### Work instructions
Please output the line that contains "Add to Wish List (63, 790)" and all later lines of the material, exactly, through the end.

=== Section Start ===

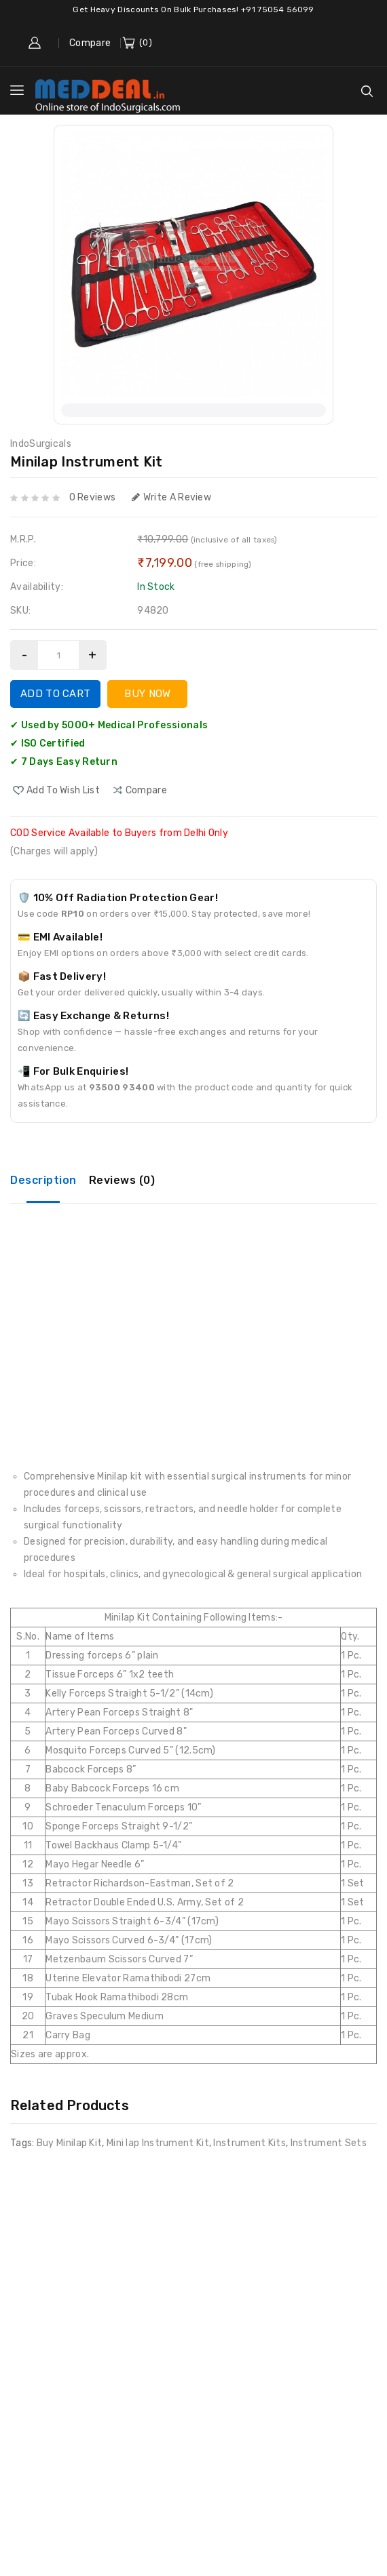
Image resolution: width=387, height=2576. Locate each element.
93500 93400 (122, 1087)
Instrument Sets (329, 2143)
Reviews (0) (122, 1180)
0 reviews (92, 497)
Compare (90, 43)
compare (146, 790)
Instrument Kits (249, 2143)
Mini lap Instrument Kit (158, 2143)
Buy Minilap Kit (70, 2143)
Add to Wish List (63, 790)
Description (43, 1180)
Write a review (172, 497)
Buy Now (147, 694)
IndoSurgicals (40, 444)
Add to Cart (55, 694)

=== Section End ===

### Solution for this task
Add to Wish List (63, 790)
Description (43, 1180)
Write a review (172, 497)
Buy Now (147, 694)
IndoSurgicals (40, 444)
Add to Cart (55, 694)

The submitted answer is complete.